:: WHAT YOU ARE ASKED TO DO ::
Using the data below, return the stretch from the line that contains "いいえ (210, 690)" through the line that contains "お問い合わせ (184, 2354)", both included, exactly as it stands and nothing beyond it.

:: DATA ::
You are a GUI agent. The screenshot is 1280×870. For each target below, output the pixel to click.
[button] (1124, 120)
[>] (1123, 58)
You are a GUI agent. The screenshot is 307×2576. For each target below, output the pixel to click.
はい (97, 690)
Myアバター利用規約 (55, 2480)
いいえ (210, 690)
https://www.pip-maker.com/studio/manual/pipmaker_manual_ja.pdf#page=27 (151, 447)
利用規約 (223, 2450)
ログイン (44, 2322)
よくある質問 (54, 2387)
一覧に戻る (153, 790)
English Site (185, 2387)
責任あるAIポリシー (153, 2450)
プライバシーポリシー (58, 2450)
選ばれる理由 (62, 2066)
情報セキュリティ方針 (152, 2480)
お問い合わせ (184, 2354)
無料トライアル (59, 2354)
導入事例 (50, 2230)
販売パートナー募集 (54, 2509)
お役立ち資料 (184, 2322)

--

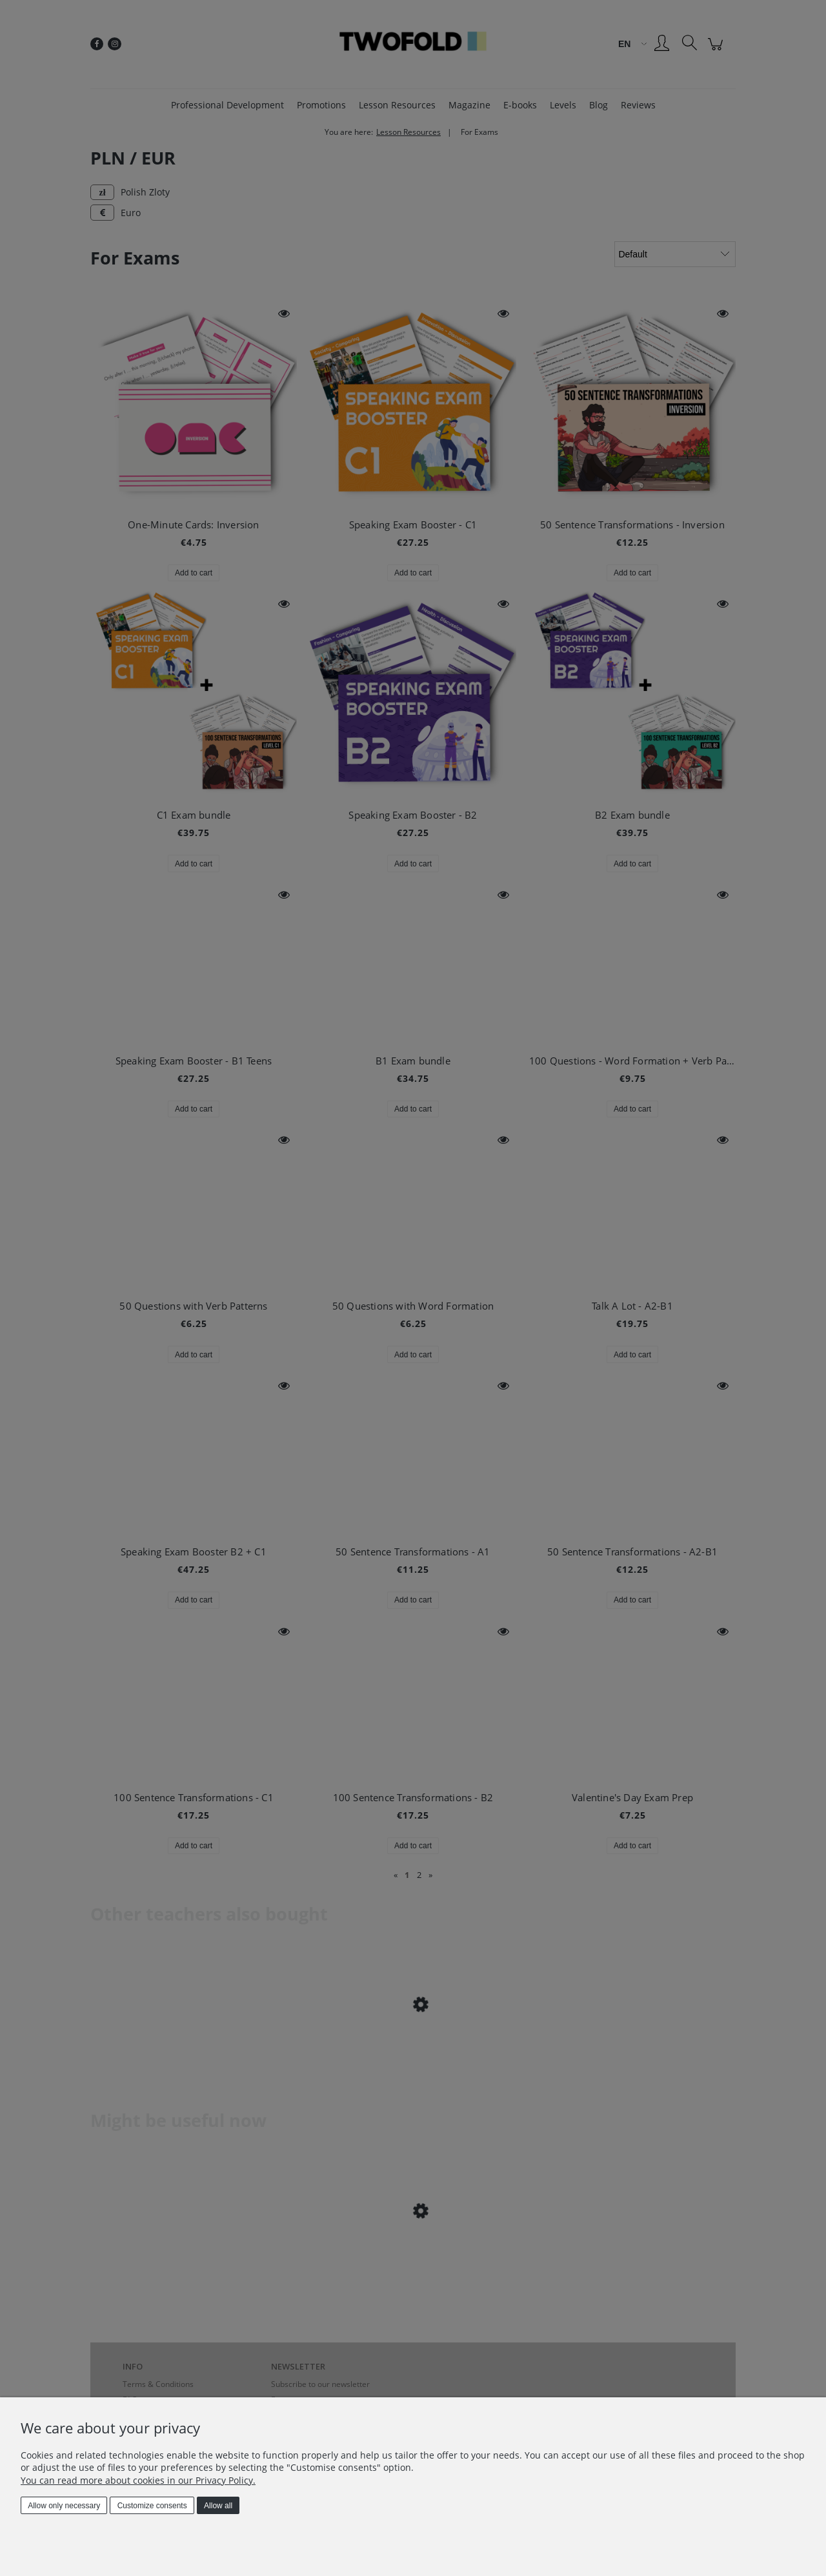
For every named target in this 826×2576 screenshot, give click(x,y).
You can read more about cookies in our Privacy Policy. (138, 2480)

--

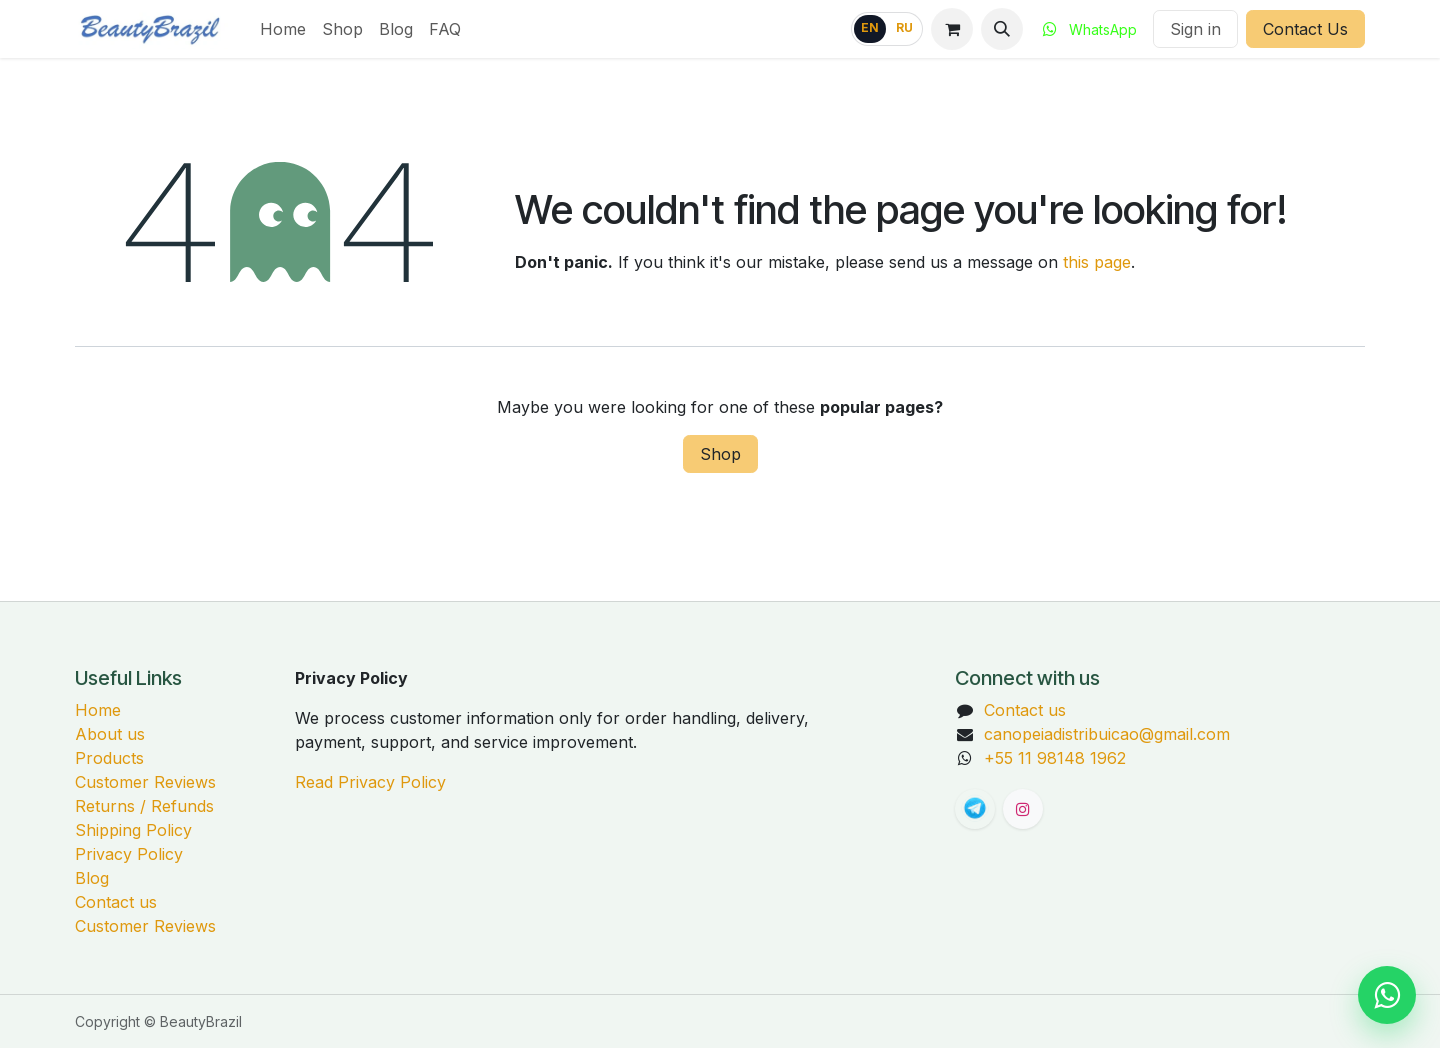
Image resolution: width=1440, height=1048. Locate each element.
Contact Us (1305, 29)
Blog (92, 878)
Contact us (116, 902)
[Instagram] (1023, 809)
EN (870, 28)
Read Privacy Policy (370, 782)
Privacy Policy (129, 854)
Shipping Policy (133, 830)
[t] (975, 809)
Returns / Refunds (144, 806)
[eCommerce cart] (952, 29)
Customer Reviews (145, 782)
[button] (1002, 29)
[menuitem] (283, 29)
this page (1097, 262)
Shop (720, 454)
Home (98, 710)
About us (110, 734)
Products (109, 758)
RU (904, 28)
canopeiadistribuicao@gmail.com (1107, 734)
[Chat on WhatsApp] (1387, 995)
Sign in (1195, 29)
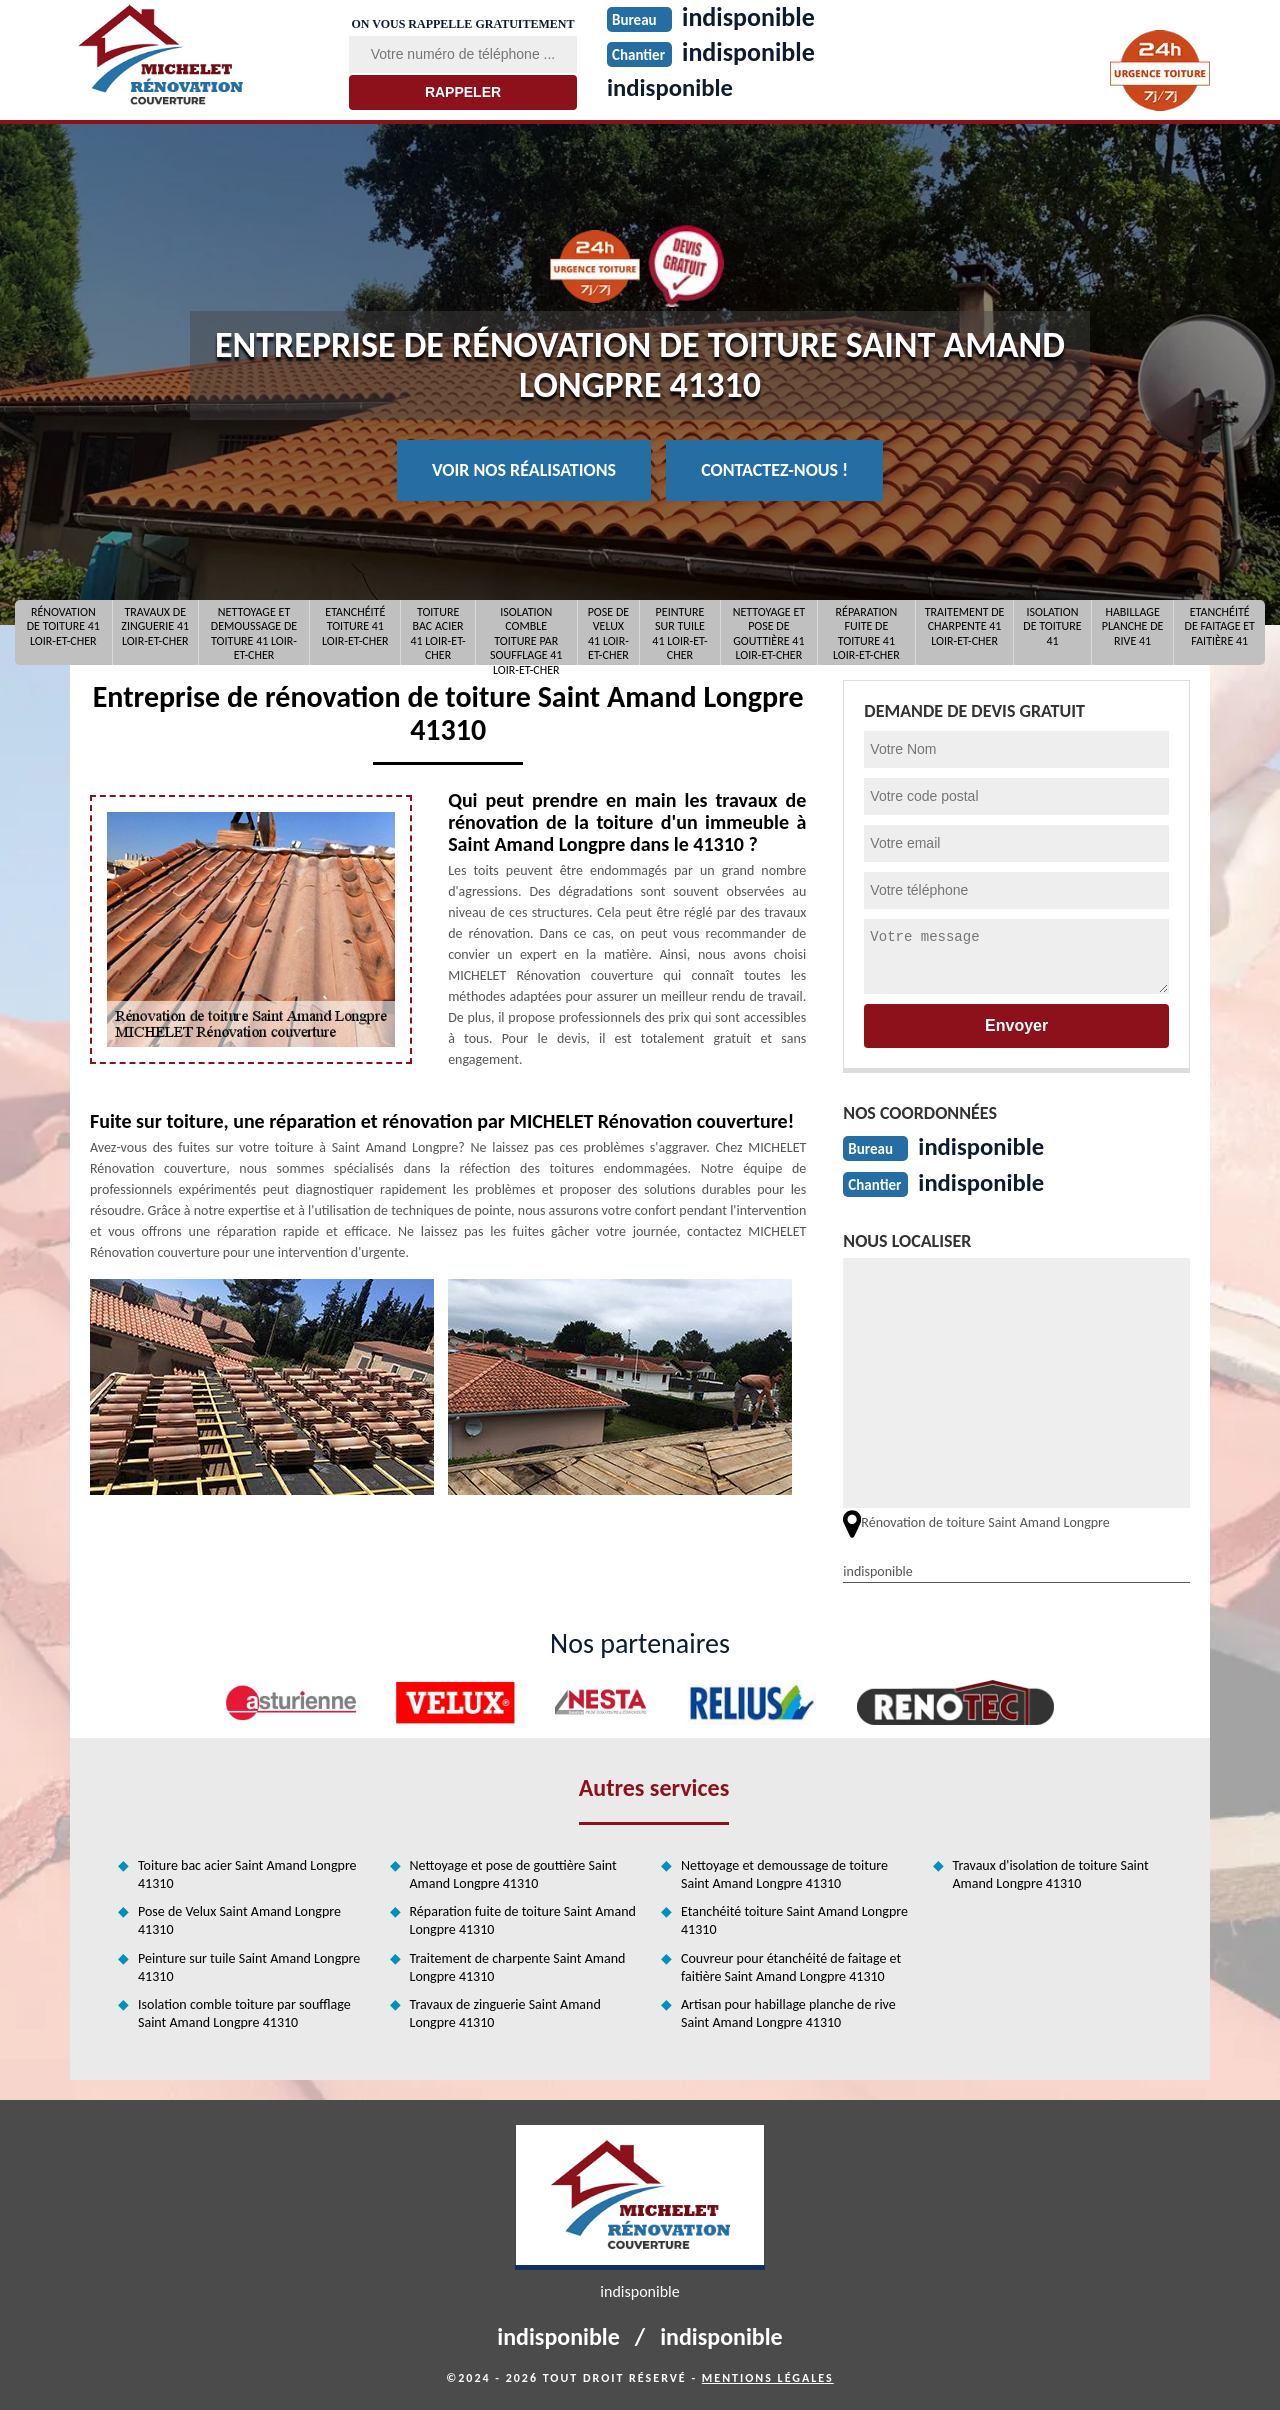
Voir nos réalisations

:: REPLY ::
いいえ (210, 690)
https://www.pip-maker.com/studio/manual/pipmaker_manual_ja.pdf#page=27 (151, 447)
利用規約 (223, 2450)
ログイン (44, 2322)
よくある質問 (54, 2387)
一覧に戻る (153, 790)
English Site (185, 2387)
責任あるAIポリシー (153, 2450)
プライバシーポリシー (58, 2450)
選ばれる理由 (62, 2066)
情報セキュリティ方針 (152, 2480)
お問い合わせ (184, 2354)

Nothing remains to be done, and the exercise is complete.